You might be able to save those IV, arterial, and pulmonary lines if you can put the equipment or pressure bags that they are running on the floor too, but that depends on what kind of equipment is in use. If you carry a couple of straight Kelly clamps (which I suggest) you can clamp them, disconnect them and position the patient. Yes, I know, that is dangerous, both in terms of sepsis and clotting, however, losing access in a crisis is also dangerous, and, once the patient is back in bed, you may be able to use them (and, trust me, you will probably need every line you have). It is a risk/benefit decision that you just have to make on the fly.

MOST IMPORTANT OF ALL: Do not allow yourself to get frantic by trying to do everything at once. Do not become agitated because it is taking what feels like a long time to position the patient. Your sense of time will be distorted. Again, ignore your feelings, concentrate on doing the one, next, necessary thing, and do not try to rush. Bottom line: if the patient dies in the 10 – 20 seconds it takes for you keep things under control, you could not have saved that patient anyway. I am sorry for how harsh that sounds, but it is true. If you try to manage everything at once, you will quickly loose control of everything. Taking it one thing at a time gives your patient the best chance possible.
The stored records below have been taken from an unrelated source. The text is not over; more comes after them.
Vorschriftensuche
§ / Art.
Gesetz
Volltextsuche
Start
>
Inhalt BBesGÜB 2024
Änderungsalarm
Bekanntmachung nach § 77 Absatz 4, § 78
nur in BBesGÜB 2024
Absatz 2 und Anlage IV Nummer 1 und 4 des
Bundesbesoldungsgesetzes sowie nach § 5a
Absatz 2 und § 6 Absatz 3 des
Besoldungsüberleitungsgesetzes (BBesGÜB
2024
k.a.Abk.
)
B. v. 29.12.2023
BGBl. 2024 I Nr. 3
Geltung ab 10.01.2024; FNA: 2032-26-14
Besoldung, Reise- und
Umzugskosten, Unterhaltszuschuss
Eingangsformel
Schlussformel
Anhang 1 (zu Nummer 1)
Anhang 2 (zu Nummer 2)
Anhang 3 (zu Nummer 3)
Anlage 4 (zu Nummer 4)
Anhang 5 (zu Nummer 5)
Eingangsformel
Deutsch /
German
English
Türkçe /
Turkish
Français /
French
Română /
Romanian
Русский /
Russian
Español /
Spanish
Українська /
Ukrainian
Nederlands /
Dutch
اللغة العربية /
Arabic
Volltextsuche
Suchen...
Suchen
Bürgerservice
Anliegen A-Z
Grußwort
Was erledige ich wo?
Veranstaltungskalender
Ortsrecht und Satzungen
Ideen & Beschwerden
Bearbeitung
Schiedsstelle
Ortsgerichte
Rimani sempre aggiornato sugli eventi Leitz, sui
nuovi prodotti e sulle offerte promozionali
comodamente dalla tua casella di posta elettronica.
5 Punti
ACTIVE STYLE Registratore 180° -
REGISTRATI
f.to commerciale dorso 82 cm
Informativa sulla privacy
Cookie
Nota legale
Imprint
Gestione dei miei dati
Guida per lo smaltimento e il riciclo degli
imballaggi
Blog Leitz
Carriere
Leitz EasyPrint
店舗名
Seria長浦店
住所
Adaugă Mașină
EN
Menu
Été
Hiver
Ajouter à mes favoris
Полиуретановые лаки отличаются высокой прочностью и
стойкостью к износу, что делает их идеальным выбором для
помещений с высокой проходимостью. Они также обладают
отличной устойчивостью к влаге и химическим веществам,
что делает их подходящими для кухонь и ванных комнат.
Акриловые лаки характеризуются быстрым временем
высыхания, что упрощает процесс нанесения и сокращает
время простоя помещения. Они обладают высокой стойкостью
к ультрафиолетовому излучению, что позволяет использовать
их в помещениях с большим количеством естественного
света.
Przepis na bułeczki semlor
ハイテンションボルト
Specializes in LTC, CPR instructor, First aid instructor..

Take it from a former CPR instructor. Always remember, A B C…after getting the patient onto a solid surface. It is needed to properly compress the heart.

My brother was in a nursing home where nobody told the staff, and neither did the staff nor the physician in charge check his medical history, so although he had an implanted pacemaker equipped with a defibrillator, he was sitting in a wheelchair in front of the nurses station when he suddenly slumped forward in his chair. EMS was called, but when they arrived he was already dead.

Specializes in ER trauma, ICU - trauma, neuro surgical.

Just as a note. It's no longer ABC, it's CAB now (according to new ACLS guidelines). Compressions first. The longer you put off compressions, the higher the mortality rate. If there is a code, you hit the code button and immediately start compressions. Jump on the chest.

If you are first on scene and you start bagging, it's redundant because oxygen isn't being carried anywhere. Oxygen reserves do not drop to zero once the heart stops. Sure, it's 40% but not zero, so you establish circulation first.

If they are in a chair, lay the head down and immediately start compressions. Once there is enough staff, then you can move them to the floor or the bed. Put a CPR board underneath them and you are good. The quicker you start compressions, the better chance they have. It's pump, pump, pump.

A nurse who starts bagging a pt while waiting for someone to start compressions is not following proper guidelines. You always hit the code button and jump on the chest.